■ **Prompt**
Copy the complete listing word for word, but do not carry over any images.

━━ Extracted records

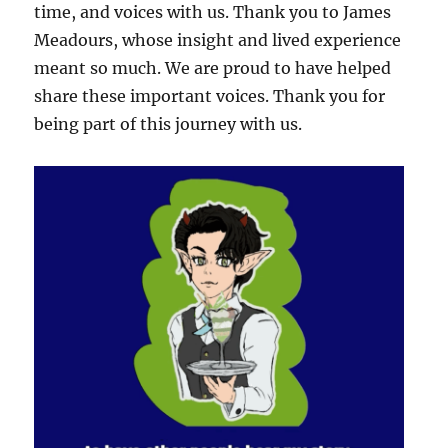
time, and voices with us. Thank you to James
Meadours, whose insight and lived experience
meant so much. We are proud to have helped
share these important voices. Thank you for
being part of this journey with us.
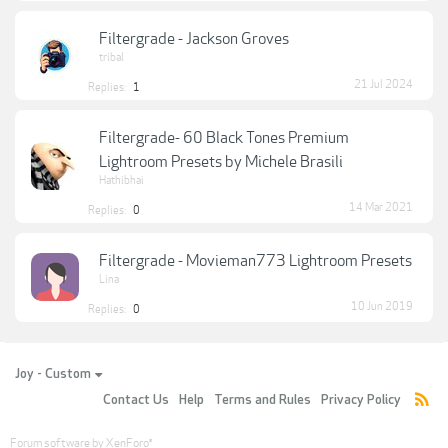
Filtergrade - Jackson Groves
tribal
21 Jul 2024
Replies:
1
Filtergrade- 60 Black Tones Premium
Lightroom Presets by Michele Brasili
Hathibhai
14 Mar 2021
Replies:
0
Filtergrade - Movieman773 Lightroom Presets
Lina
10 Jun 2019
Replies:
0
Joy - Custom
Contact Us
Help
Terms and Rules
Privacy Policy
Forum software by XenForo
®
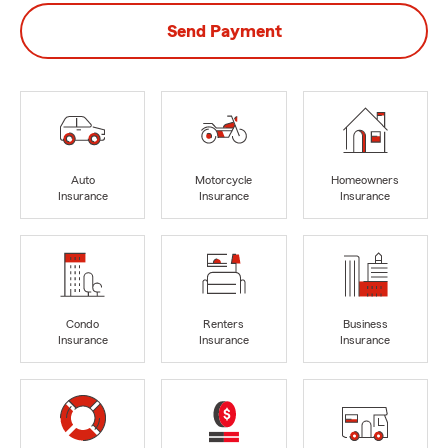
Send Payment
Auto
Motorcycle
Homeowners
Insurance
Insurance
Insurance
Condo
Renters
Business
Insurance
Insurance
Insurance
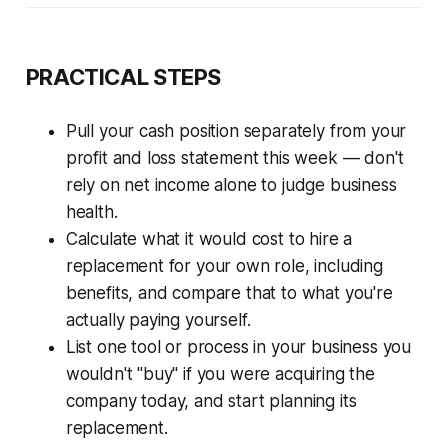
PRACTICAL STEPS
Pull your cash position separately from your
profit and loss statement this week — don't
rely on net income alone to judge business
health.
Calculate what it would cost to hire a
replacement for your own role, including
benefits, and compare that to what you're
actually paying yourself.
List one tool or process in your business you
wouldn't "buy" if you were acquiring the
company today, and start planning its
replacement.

━━━━

■ **Your response**
time, and voices with us. Thank you to James
Meadours, whose insight and lived experience
meant so much. We are proud to have helped
share these important voices. Thank you for
being part of this journey with us.
Filtergrade - Jackson Groves
tribal
21 Jul 2024
Replies:
1
Filtergrade- 60 Black Tones Premium
Lightroom Presets by Michele Brasili
Hathibhai
14 Mar 2021
Replies:
0
Filtergrade - Movieman773 Lightroom Presets
Lina
10 Jun 2019
Replies:
0
Joy - Custom
Contact Us
Help
Terms and Rules
Privacy Policy
Forum software by XenForo
®
Send Payment
Auto
Motorcycle
Homeowners
Insurance
Insurance
Insurance
Condo
Renters
Business
Insurance
Insurance
Insurance
PRACTICAL STEPS
Pull your cash position separately from your
profit and loss statement this week — don't
rely on net income alone to judge business
health.
Calculate what it would cost to hire a
replacement for your own role, including
benefits, and compare that to what you're
actually paying yourself.
List one tool or process in your business you
wouldn't "buy" if you were acquiring the
company today, and start planning its
replacement.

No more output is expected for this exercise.